◆ **Work instructions**
Give again, exactly as written, the lines of the records below from the line with "Monster Hunter Stories 2 sa" to the line with "08.08.2026, 07:19". Both end lines count; pictures do not.

◆ **Data to examine**
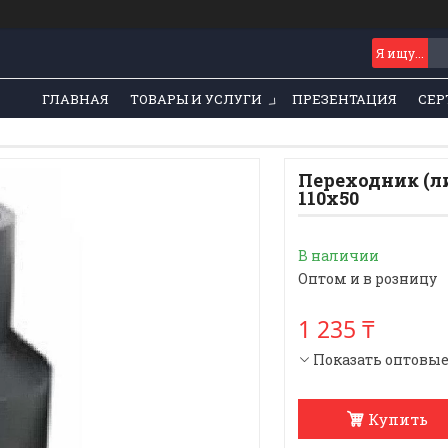
ГЛАВНАЯ
ТОВАРЫ И УСЛУГИ
ПРЕЗЕНТАЦИЯ
СЕР
Переходник (л
110x50
В наличии
Оптом и в розницу
1 235 ₸
Показать оптовы
Купить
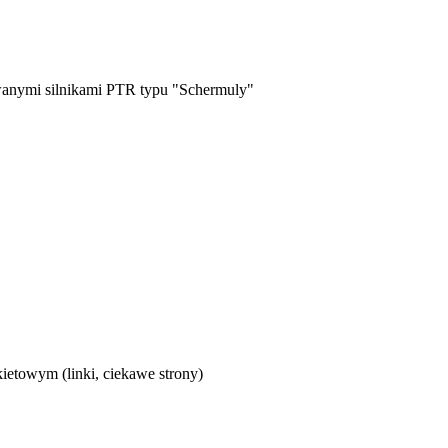
owanymi silnikami PTR typu "Schermuly"
etowym (linki, ciekawe strony)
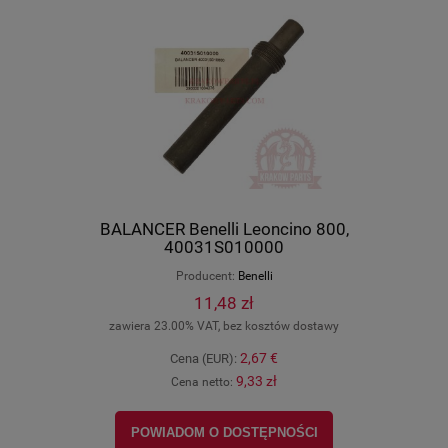
BALANCER Benelli Leoncino 800,
40031S010000
Producent:
Benelli
11,48 zł
zawiera 23.00% VAT, bez kosztów dostawy
2,67 €
Cena (EUR):
9,33 zł
Cena netto:
POWIADOM O DOSTĘPNOŚCI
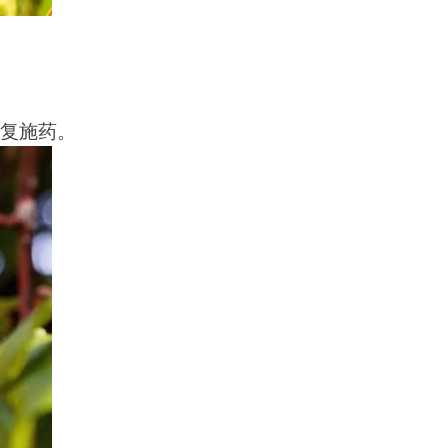
重复施药。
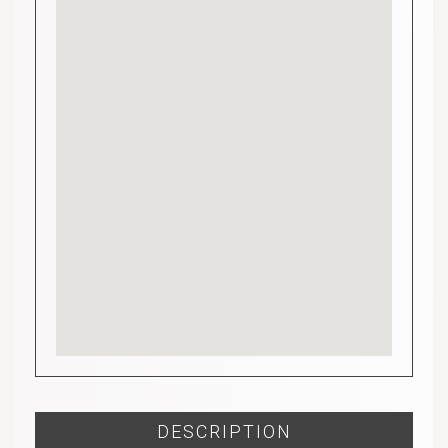
DESCRIPTION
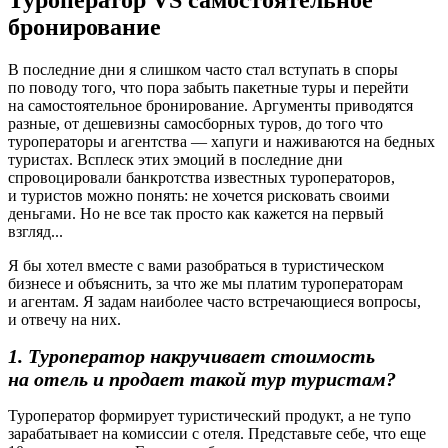
бронирование
В последние дни я слишком часто стал вступать в споры
по поводу того, что пора забыть пакетные туры и перейти
на самостоятельное бронирование. Аргументы приводятся
разные, от дешевизны самосборных туров, до того что
туроператоры и агентства — хапуги и наживаются на бедных
туристах. Всплеск этих эмоций в последние дни
спровоцировали банкротства известных туроператоров,
и туристов можно понять: не хочется рисковать своими
деньгами. Но не все так просто как кажется на первый
взгляд...
Я бы хотел вместе с вами разобраться в туристическом
бизнесе и объяснить, за что же мы платим туроператорам
и агентам. Я задам наиболее часто встречающиеся вопросы,
и отвечу на них.
1. Туроператор накручивает стоимость
на отель и продает такой тур туристам?
Туроператор формирует туристический продукт, а не тупо
зарабатывает на комиссии с отеля. Представьте себе, что еще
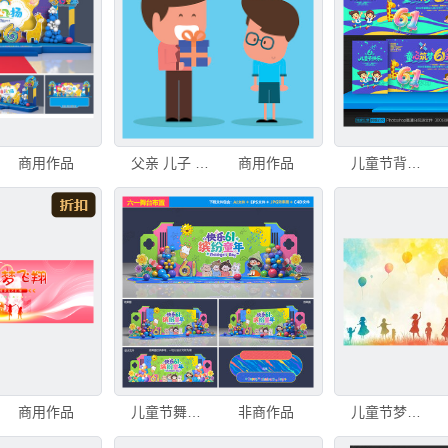
商用作品
父亲 儿子 礼物 儿童节 父亲节 单亲父亲 背景分离 家庭 父母 儿童
商用作品
儿童节背景儿童节
商用作品
儿童节舞台背景
非商作品
儿童节梦幻背景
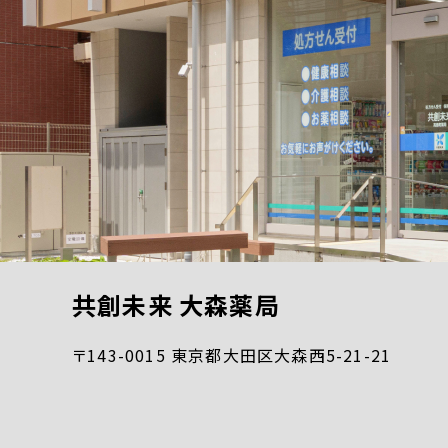
共創未来 大森薬局
〒143-0015 東京都大田区大森西5-21-21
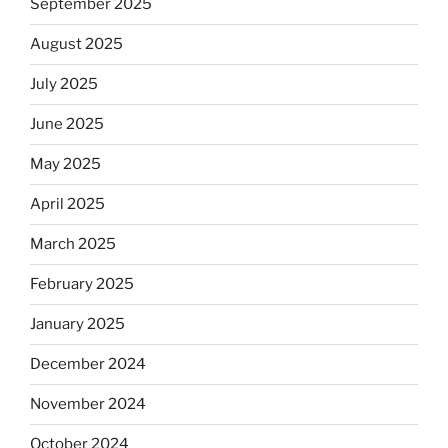
September 2025
August 2025
July 2025
June 2025
May 2025
April 2025
March 2025
February 2025
January 2025
December 2024
November 2024
October 2024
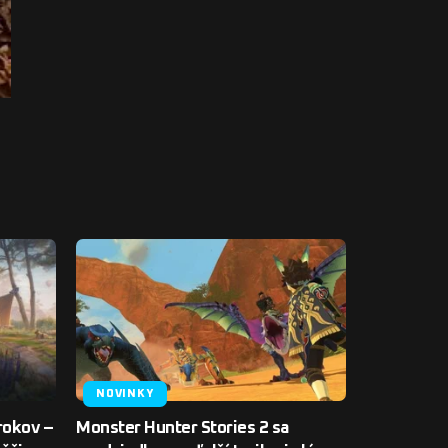
NOVINKY
rokov –
Monster Hunter Stories 2 sa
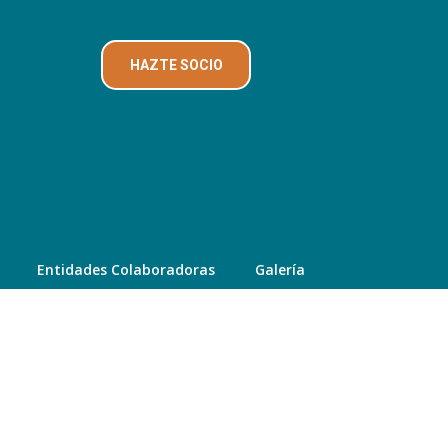
HAZTE SOCIO
Entidades Colaboradoras
Galería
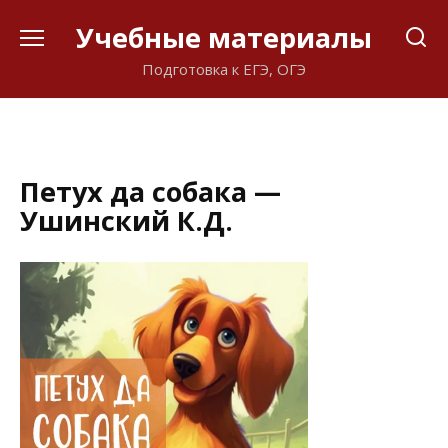
Перейти
Учебные материалы
к
содержанию
Подготовка к ЕГЭ, ОГЭ
Петух да собака —
Ушинский К.Д.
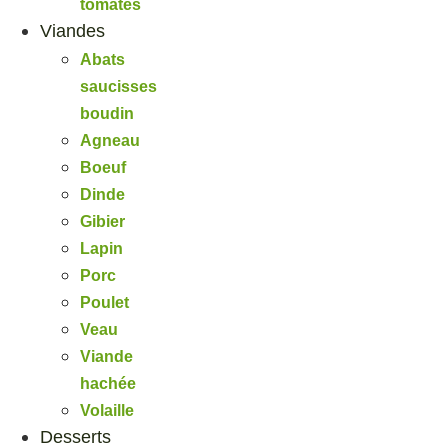
tomates
Viandes
Abats
saucisses
boudin
Agneau
Boeuf
Dinde
Gibier
Lapin
Porc
Poulet
Veau
Viande
hachée
Volaille
Desserts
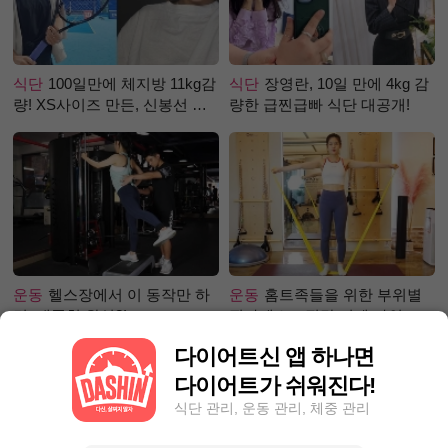
식단
100일만에 체지방 11kg감
식단
장영란, 10일 만에 4kg 감
량! XS사이즈 만든, 신봉선 식
량한 급찐급빠 식단 대공개!
단은?
운동
헬스장에서 이 동작만 하
운동
홈트족들을 위한 부위별
면, 애플힙 완성?!
필라테스 – 직각 어깨 라인 만
들기 편
다이어트신 앱 하나면
다이어트가 쉬워진다!
식단 관리, 운동 관리, 체중 관리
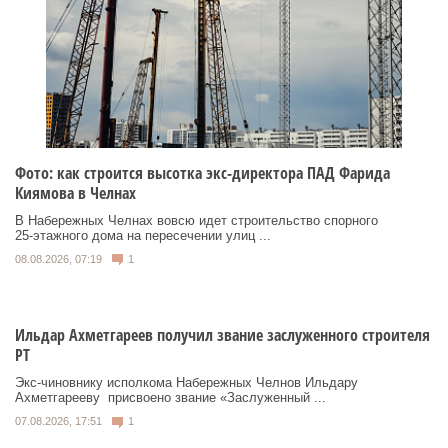
Фото: как строится высотка экс-директора ПАД Фарида
Киямова в Челнах
В Набережных Челнах вовсю идет строительство спорного
25‑этажного дома на пересечении улиц ...
08.08.2026, 07:19
1
Ильдар Ахметгареев получил звание заслуженного строителя
РТ
Экс‑чиновнику исполкома Набережных Челнов Ильдару
Ахметгарееву присвоено звание «Заслуженный ...
07.08.2026, 17:51
1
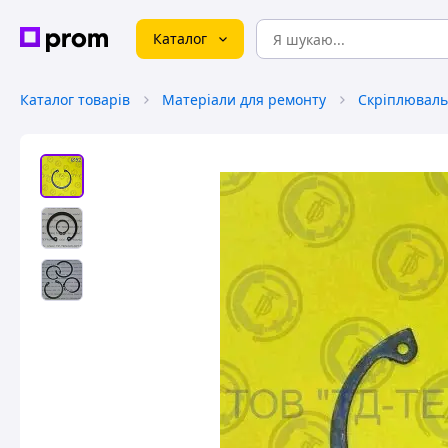
Каталог
Каталог товарів
Матеріали для ремонту
Скріплюваль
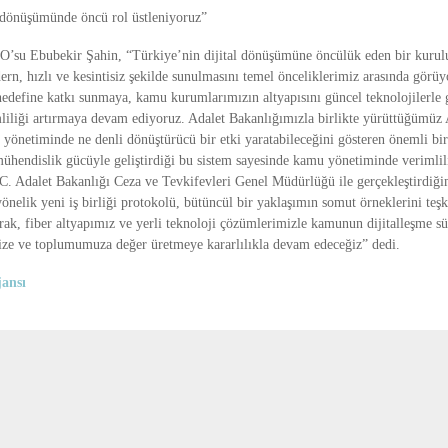
 dönüşümünde öncü rol üstleniyoruz”
su Ebubekir Şahin, “Türkiye’nin dijital dönüşümüne öncülük eden bir kurulu
rn, hızlı ve kesintisiz şekilde sunulmasını temel önceliklerimiz arasında görüy
hedefine katkı sunmaya, kamu kurumlarımızın altyapısını güncel teknolojilerle g
mliliği artırmaya devam ediyoruz. Adalet Bakanlığımızla birlikte yürüttüğümüz
yönetiminde ne denli dönüştürücü bir etki yaratabileceğini gösteren önemli bir
ühendislik gücüyle geliştirdiği bu sistem sayesinde kamu yönetiminde verimliliği
.C. Adalet Bakanlığı Ceza ve Tevkifevleri Genel Müdürlüğü ile gerçekleştirdiği
önelik yeni iş birliği protokolü, bütüncül bir yaklaşımın somut örneklerini teşki
k, fiber altyapımız ve yerli teknoloji çözümlerimizle kamunun dijitalleşme sür
ze ve toplumumuza değer üretmeye kararlılıkla devam edeceğiz” dedi.
ansı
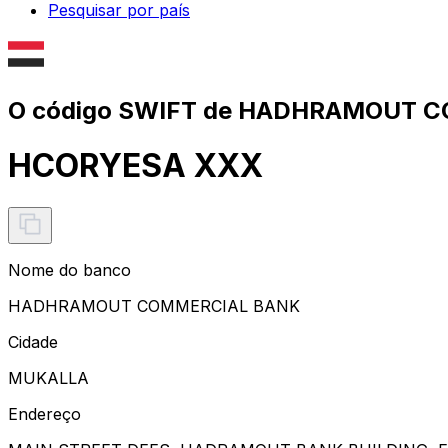
Pesquisar por país
O código SWIFT de HADHRAMOUT 
HCORYESA XXX
Nome do banco
HADHRAMOUT COMMERCIAL BANK
Cidade
MUKALLA
Endereço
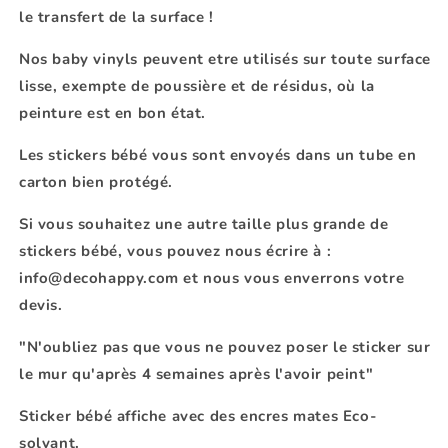
le transfert de la surface !
Nos
baby vinyls
peuvent etre utilisés sur toute surface
lisse, exempte de poussière et de résidus, où la
peinture est en bon état.
Les stickers bébé vous sont envoyés dans un tube en
carton bien protégé.
Si vous souhaitez une autre taille plus grande de
stickers bébé
, vous pouvez nous écrire à :
info@decohappy.com et nous vous enverrons votre
devis.
"N'oubliez pas que vous ne pouvez poser le sticker sur
le mur qu'après 4 semaines après l'avoir peint"
Sticker bébé
affiche avec des encres mates Eco-
solvant.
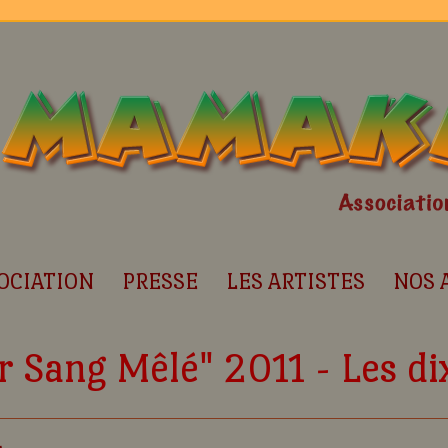
OCIATION
PRESSE
LES ARTISTES
NOS 
 Sang Mêlé" 2011 - Les dix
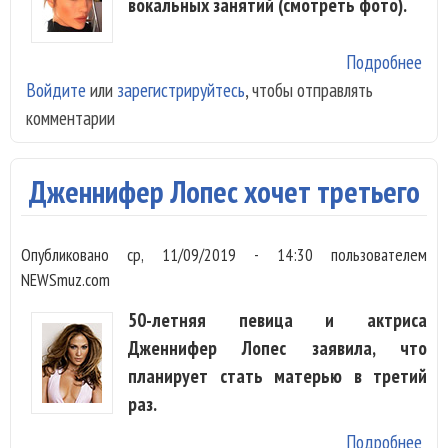
вокальных занятий (смотреть фото).
Подробнее
о Д
Войдите
или
зарегистрируйтесь
, чтобы отправлять
пок
комментарии
как
рас
Дженнифер Лопес хочет третьего
Опубликовано
ср, 11/09/2019 - 14:30
пользователем
NEWSmuz.com
50-летняя певица и актриса
Дженнифер Лопес заявила, что
планирует стать матерью в третий
раз.
Подробнее
о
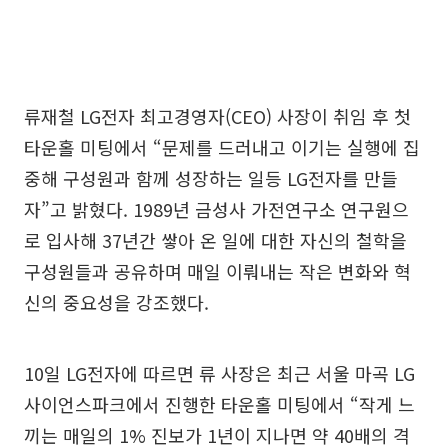
류재철 LG전자 최고경영자(CEO) 사장이 취임 후 첫
타운홀 미팅에서 “문제를 드러내고 이기는 실행에 집
중해 구성원과 함께 성장하는 일등 LG전자를 만들
자”고 밝혔다. 1989년 금성사 가전연구소 연구원으
로 입사해 37년간 쌓아 온 일에 대한 자신의 철학을
구성원들과 공유하며 매일 이뤄내는 작은 변화와 혁
신의 중요성을 강조했다.
10일 LG전자에 따르면 류 사장은 최근 서울 마곡 LG
사이언스파크에서 진행한 타운홀 미팅에서 “작게 느
끼는 매일의 1% 진보가 1년이 지나면 약 40배의 격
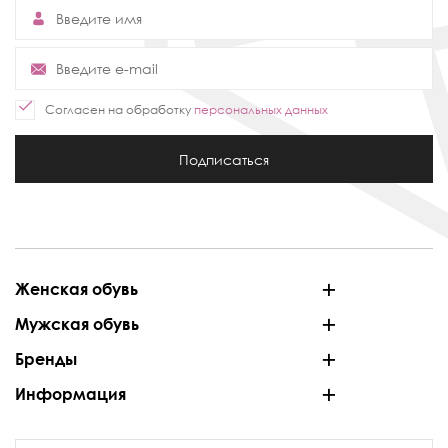
Согласен на обработку
персональных данных
Подписаться
Женская обувь
Мужская обувь
Бренды
Информация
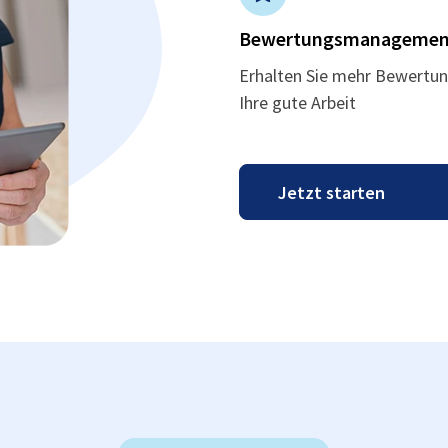
Bewertungsmanagemen
Erhalten Sie mehr Bewertun
Ihre gute Arbeit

◆ **Your response**
Monster Hunter Stories 2 sa
HAZTE SOCIO
Entidades Colaboradoras
Galería
Перейти
Учебные материалы
к
содержанию
Подготовка к ЕГЭ, ОГЭ
Петух да собака —
Ушинский К.Д.
tomates
Viandes
Abats
saucisses
boudin
Agneau
Boeuf
Dinde
Gibier
Lapin
Porc
Poulet
Veau
Viande
hachée
Volaille
Desserts
식단
100일만에 체지방 11kg감
식단
장영란, 10일 만에 4kg 감
량! XS사이즈 만든, 신봉선 식
량한 급찐급빠 식단 대공개!
단은?
운동
헬스장에서 이 동작만 하
운동
홈트족들을 위한 부위별
면, 애플힙 완성?!
필라테스 – 직각 어깨 라인 만
들기 편
다이어트신 앱 하나면
다이어트가 쉬워진다!
식단 관리, 운동 관리, 체중 관리
Фото: как строится высотка экс-директора ПАД Фарида
Киямова в Челнах
В Набережных Челнах вовсю идет строительство спорного
25‑этажного дома на пересечении улиц ...
08.08.2026, 07:19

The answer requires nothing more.